What he doesn’t say, but supports the theory, is that it is easier to know what we want people to think we want, than it is to know what we really want. The implication is that our real desires are deeper than the reasons we defend them with. Our “reasons” are fundamentally for consumption by others.
This is a commonplace in politics, where the justifications for our political positions change more easily than the positions themselves. It is consistent, for instance, with Arnold Kling’s recent piece on how the core beliefs of the US left are derived from theories that few still accept.
Not that the problem is confined to the left – that is just one example I read today.

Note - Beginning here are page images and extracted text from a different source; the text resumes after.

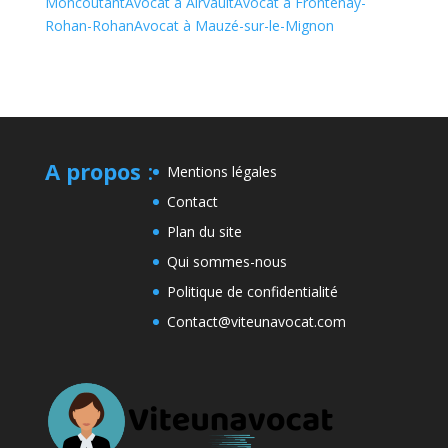
Moncoutant
Avocat à Airvault
Avocat à Frontenay-
Rohan-Rohan
Avocat à Mauzé-sur-le-Mignon
A propos
:
Mentions légales
Contact
Plan du site
Qui sommes-nous
Politique de confidentialité
Contact@viteunavocat.com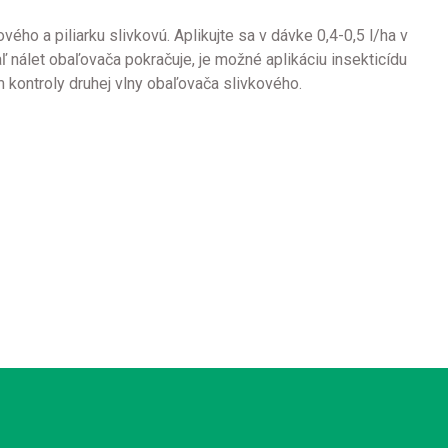
ého a piliarku slivkovú. Aplikujte sa v dávke 0,4-0,5 l/ha v
ľ nálet obaľovača pokračuje, je možné aplikáciu insekticídu
 kontroly druhej vlny obaľovača slivkového.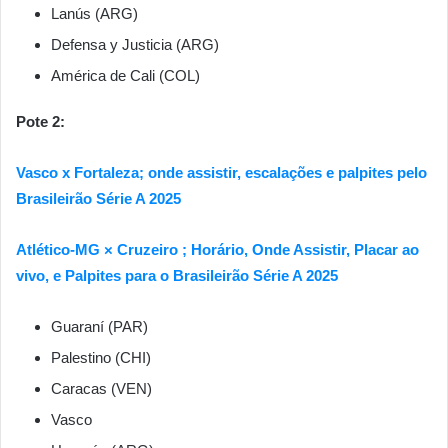
Lanús (ARG)
Defensa y Justicia (ARG)
América de Cali (COL)
Pote 2:
Vasco x Fortaleza; onde assistir, escalações e palpites pelo
Brasileirão Série A 2025
Atlético-MG × Cruzeiro ; Horário, Onde Assistir, Placar ao
vivo, e Palpites para o Brasileirão Série A 2025
Guaraní (PAR)
Palestino (CHI)
Caracas (VEN)
Vasco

It will always be easier to spot that sort of thing in one’s political opponents, but I think it is universal.
I don’t mean to exaggerate and say that reason is entirely subservient to prejudice. But, if Dennett is right, then in order of priority, and of evolutionary chronology, unconscious intentions come first, then reasoned “approximations” to the unconscious intentions, and finally, feedback from conscious calculation to unconscious (or subconscious – I’m not sure of the technical distinction) intention or attitude. That feedback allows us to change our minds based on reason, but its status as a spin-off of other uses of reason explains why it is difficult for us to do so.